Embora seja do conhecimento de todos, a contaminação dos alimentos de origem vegetal, apesar de ser um problema recorrente, parece não preocupar as autoridades que deveriam cuidar da saúde pública. Ocorre que as autoridades encarregadas de coibir os abusos são também os agentes que autorizam o uso indiscriminado dos pesticidas tóxicos.
Da parte do consumidor, ele acredita que a agência que deveria atuar como reguladora do uso desses venenos, cumpre seu papel. E assim acaba levando para casa produtos alimentícios recheados com inseticidas de última geração, ingredientes químicos que silenciosamente irão destruir sua valiosa saúde.
É o que mostram os relatórios que eventualmente, por força de decretos legais, são disponibilizados ao público interessado. E embora saibamos que se tratam de números que não retratam a verdadeira face do mal, ainda assim poderão servir como referência para refletirmos sobre o tamanho e gravidade do problema.

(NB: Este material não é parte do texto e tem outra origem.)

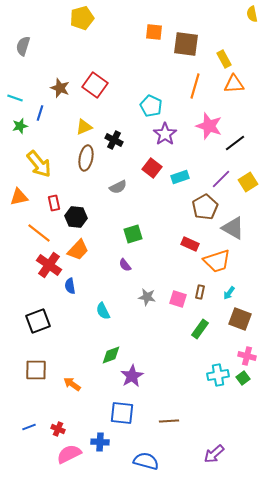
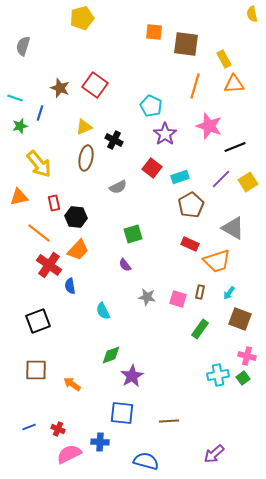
black line at (235, 143): moved 4 px down; rotated 15 degrees clockwise
brown pentagon at (205, 207): moved 14 px left, 2 px up
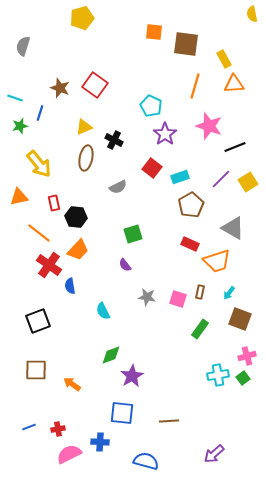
pink cross at (247, 356): rotated 30 degrees counterclockwise
red cross at (58, 429): rotated 32 degrees counterclockwise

Assim, ficamos sabendo que a Agência Nacional de Vigilância Sanitária - Anvisa, analisou, no período de 2011 e 2012, 3.062 amostras de 25 culturas vegetais que deveriam ser permanentemente monitoradas. Destas, 32%, um número 14% acima do levantamento de 2010, estavam "insatisfatórias para o consumo." É claro que o termo "insatisfatório para o consumo" é um eufemismo, uma vez que a expressão correta deveria ser: "Impróprio para qualquer Consumo."
Eis o Resumo do Estudo:
No caso do levantamento da Anvisa, os "organofosforados", substâncias presentes nos Acaricidas, fungicidas, Inseticidas, Bactericidas, Cupinicidas e Formicidas, compostos químicos com potencial para destruir células musculares e comprometer o sistema nervoso, provocando ainda problemas cardiorrespiratórios, estavam presentes em mais da metade das amostras irregulares.
O relatório final do Programa de Análise de Resíduos de Agrotóxicos de Alimentos destaca que as doenças crônicas não transmissíveis – que têm os agrotóxicos entre seus agentes causadores – são hoje um problema mundial de saúde pública.
Segundo estimativa da Organização Mundial da Saúde (OMS), elas são responsáveis por 63% das 57 milhões de mortes declaradas no mundo em 2008, e por aproximadamente 50% do volume global de doenças.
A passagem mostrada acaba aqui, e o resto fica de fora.